Among filmmakers, few have explored AI’s creative potential as Uzair Merchant, director, production designer, and founder of Kri8labs. With over 14 years in the industry, including work on Star Trek Beyond and Fast & Furious 7, Merchant produced the world’s first AI-generated music video, The 8th Sin.  Shot between Doha and Los Angeles, the video blends Arabic and Bollywood influences with contemporary hip-hop, uniting artists from across the world. “It’s a reminder that art can inspire a world that is more inclusive, compassionate, and connected.” 

That philosophy carries through to the Kri8verse, Merchant’s creative ecosystem, bridging traditional cinema and Web3.“My process has always been about reinventing how AI and VFX can add value to independent creators,” he says. “It’s a new way of generating art—making storytelling more accessible and dynamic. This is just the beginning of how artists can visualize ideas without the costly barriers of traditional animation and visual effects.”

Yet, Merchant approaches AI with nuance. “It’s about whether you’re using AI to ease the process or simply to make the art quicker—that distinction makes all the difference,” he says. “We have to ask why art was created in the first place. We can give machines the ‘mind’ through GPT and the ‘body’ through robotics, but the soul remains uniquely human. Art is expression—it’s about intention. Consciousness itself is a language, and the question now is how we use these tools to make creativity more intuitive and immersive, not just faster.”

It’s no surprise that this shift in how creative work is developed has also altered its perception. In advertising, Afonin says clients now expect campaigns to be faster, leaner, and more experimental. “Some even ask, ‘Can’t AI just do this on its own?’” he says. “Our job is to guide them. AI handles scale and efficiency, but human insight is what keeps campaigns on-brand and culturally relevant.” That’s especially true in the UAE and wider GCC, where cultural nuance is non-negotiable. “AI-generated outputs—language, visuals, tone—must always be adapted to local expectations,” he adds.

NAVIGATING ETHICAL CONCERNS 

NC notes that while creative communities across the region are embracing AI, they’re also grappling with its ethical and legal implications. “The most pressing concerns we hear at our conferences revolve around originality and intellectual property,” he says. “Artists are asking: who owns the output when it’s machine-made? This ties directly into IP frameworks, which are still catching up.”

To this, Afonin adds that creative companies must apply strict standards. “Sensitive client data never goes into public models,” he says. “We use secure tools, and every AI output goes through validation before it’s used. AI accelerates, but humans stay accountable for originality and quality.”

COLLABORATION, NOT COMPETITION

Job displacement is also a real concern. “Many worry AI tools could replace roles in editing or design,” says NC. “But we’re seeing a shift—from fear to adaptation. The region’s talent is now focused on collaboration over competition, using AI to enhance, not replace, creativity.”

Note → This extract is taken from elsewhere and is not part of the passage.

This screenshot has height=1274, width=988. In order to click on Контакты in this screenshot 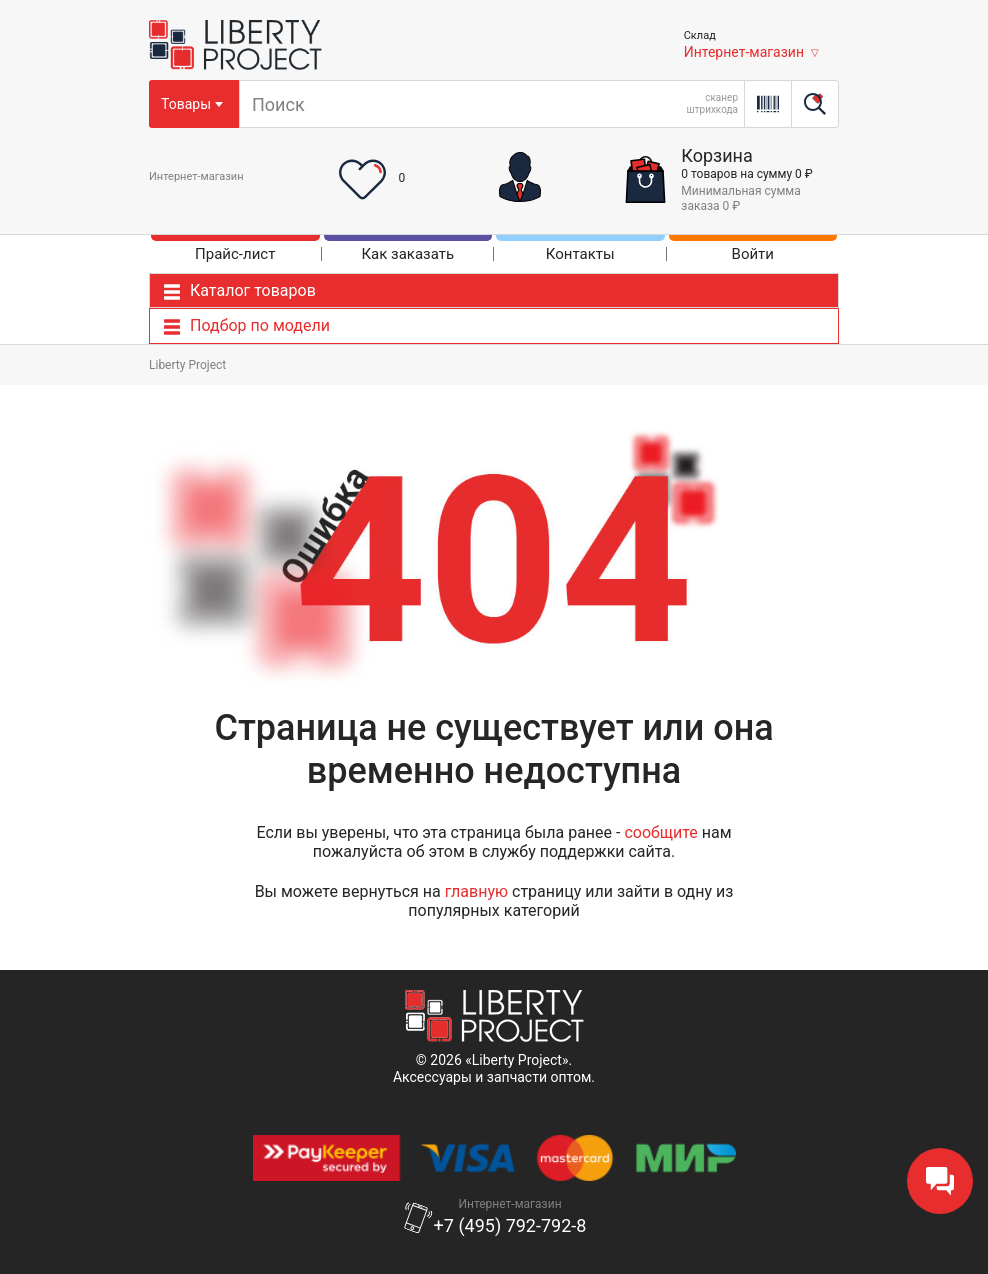, I will do `click(580, 254)`.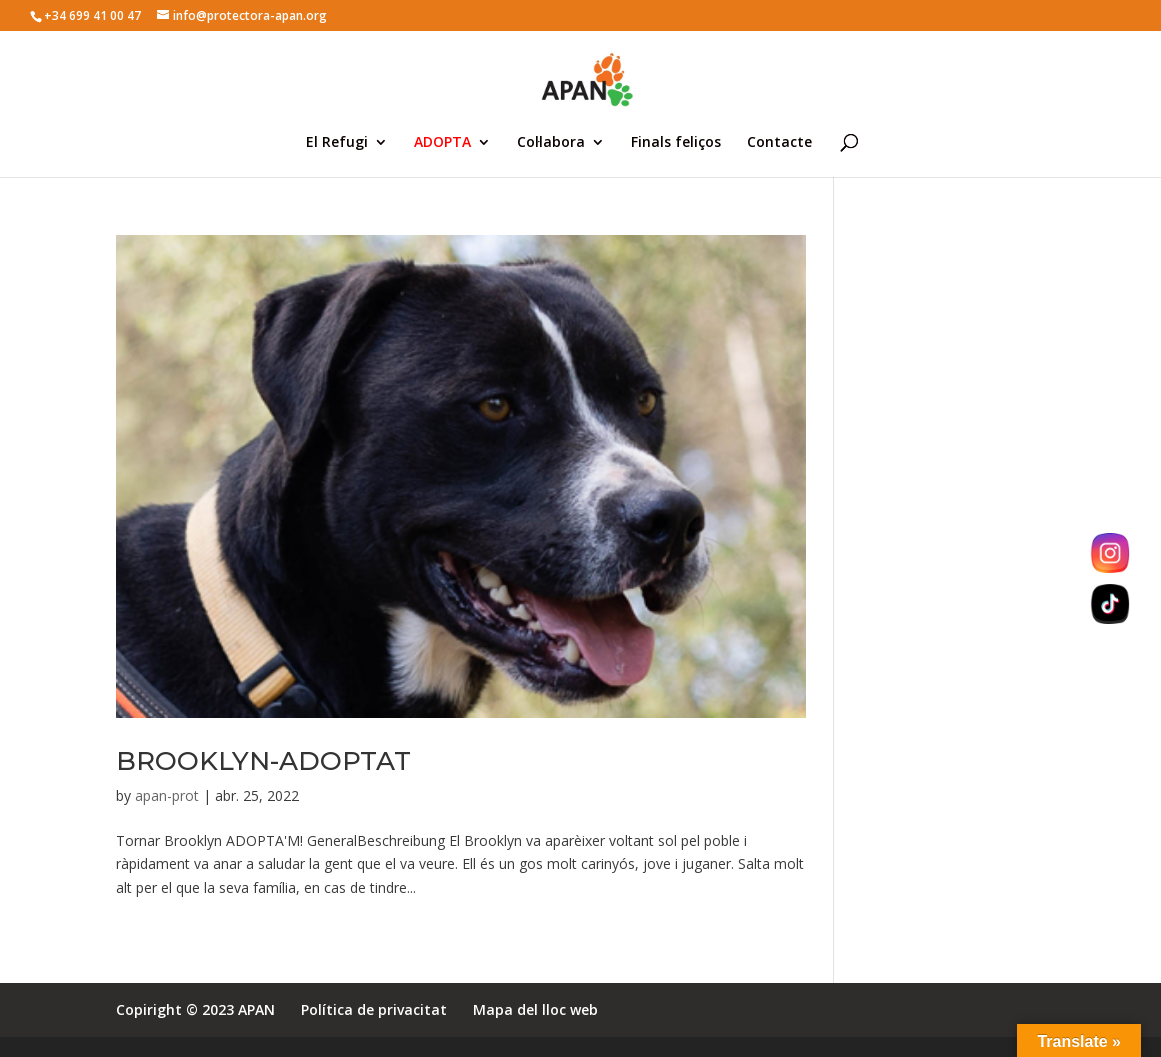 The height and width of the screenshot is (1057, 1161). What do you see at coordinates (167, 795) in the screenshot?
I see `apan-prot` at bounding box center [167, 795].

Afonin draws parallels with the automation wave that transformed advertising a decade ago. “People thought user acquisition specialists would disappear,” he recalls. “Instead, their roles evolved—they became navigators, focusing on insights and strategy. AI is following the same pattern.”

Still, he warns against forcing people into rigid “AI specialist” roles. “We should encourage experimentation—prompt sharing, automating tasks, building tools,” he says. “The most valuable skills now are curiosity, critical thinking, and connecting AI output to strategy. AI will become invisible infrastructure. The agencies that win will combine advanced tools with deep cultural intelligence.”

Ultimately, AI complements, rather than replaces, human creativity. “It’s about harnessing its full potential to enhance our skills and help us achieve more,” she says. “By combining AI’s analytical power with human intuition, we can drive innovation,” says Danielewicz.